* Work task:
Every line of the data below that holds the string "participant" needs to be reported.

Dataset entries
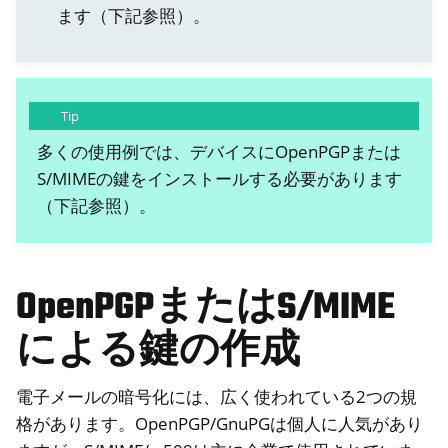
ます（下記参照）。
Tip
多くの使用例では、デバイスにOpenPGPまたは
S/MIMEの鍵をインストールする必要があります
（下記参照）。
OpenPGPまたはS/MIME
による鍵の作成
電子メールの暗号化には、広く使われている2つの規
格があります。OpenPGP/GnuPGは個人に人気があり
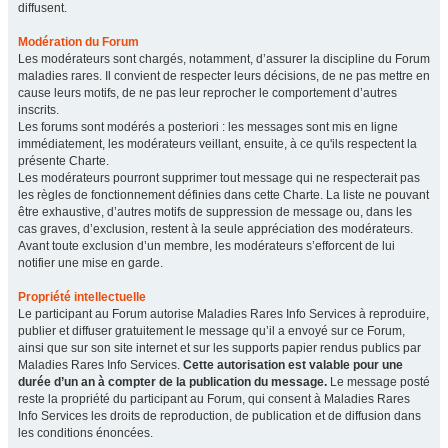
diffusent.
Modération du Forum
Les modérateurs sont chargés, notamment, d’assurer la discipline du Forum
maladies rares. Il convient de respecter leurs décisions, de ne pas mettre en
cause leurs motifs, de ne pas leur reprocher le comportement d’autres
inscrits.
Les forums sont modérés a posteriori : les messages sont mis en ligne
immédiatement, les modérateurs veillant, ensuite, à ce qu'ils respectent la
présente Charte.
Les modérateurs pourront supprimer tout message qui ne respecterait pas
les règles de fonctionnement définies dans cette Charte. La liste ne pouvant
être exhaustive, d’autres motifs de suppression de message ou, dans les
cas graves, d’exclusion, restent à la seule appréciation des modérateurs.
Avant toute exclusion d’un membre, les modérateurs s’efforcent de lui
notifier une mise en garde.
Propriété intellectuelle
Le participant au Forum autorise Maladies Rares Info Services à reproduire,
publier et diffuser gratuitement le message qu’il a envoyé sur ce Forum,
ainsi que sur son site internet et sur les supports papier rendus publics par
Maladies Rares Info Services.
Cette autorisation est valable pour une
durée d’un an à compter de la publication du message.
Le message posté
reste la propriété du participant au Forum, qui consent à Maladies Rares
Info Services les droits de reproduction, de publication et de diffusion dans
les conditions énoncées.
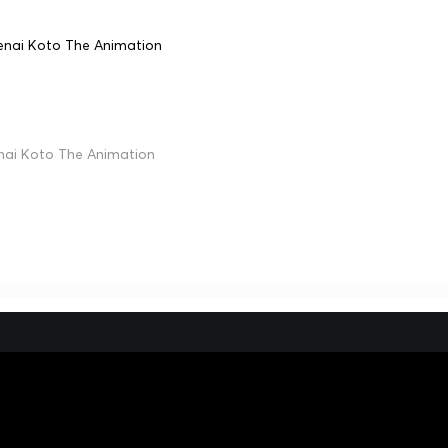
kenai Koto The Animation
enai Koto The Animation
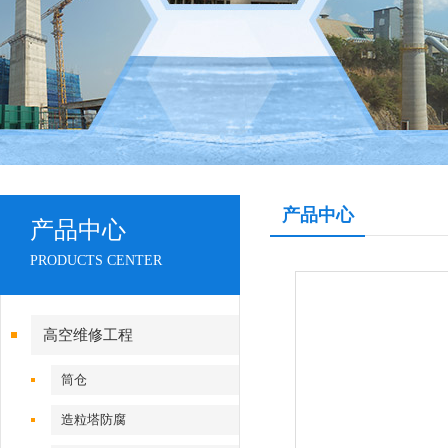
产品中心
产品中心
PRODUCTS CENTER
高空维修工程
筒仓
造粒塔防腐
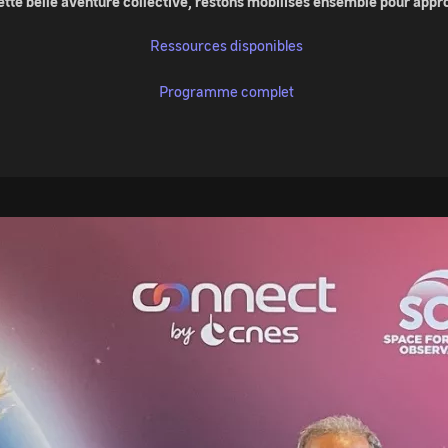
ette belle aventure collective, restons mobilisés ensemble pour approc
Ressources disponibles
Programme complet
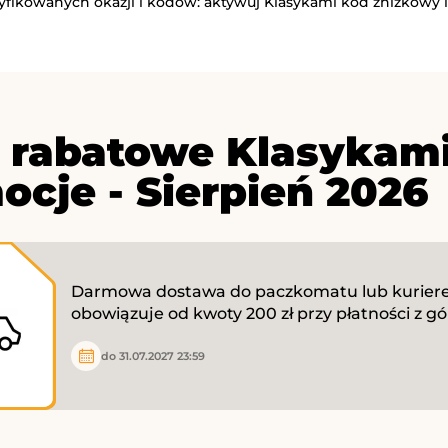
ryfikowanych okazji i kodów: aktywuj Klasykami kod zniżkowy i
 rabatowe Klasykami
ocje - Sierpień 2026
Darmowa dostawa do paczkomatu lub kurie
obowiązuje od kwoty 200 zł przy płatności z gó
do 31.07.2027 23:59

* Solution for this exercise:
Le participant au Forum autorise Maladies Rares Info Services à reproduire,
reste la propriété du participant au Forum, qui consent à Maladies Rares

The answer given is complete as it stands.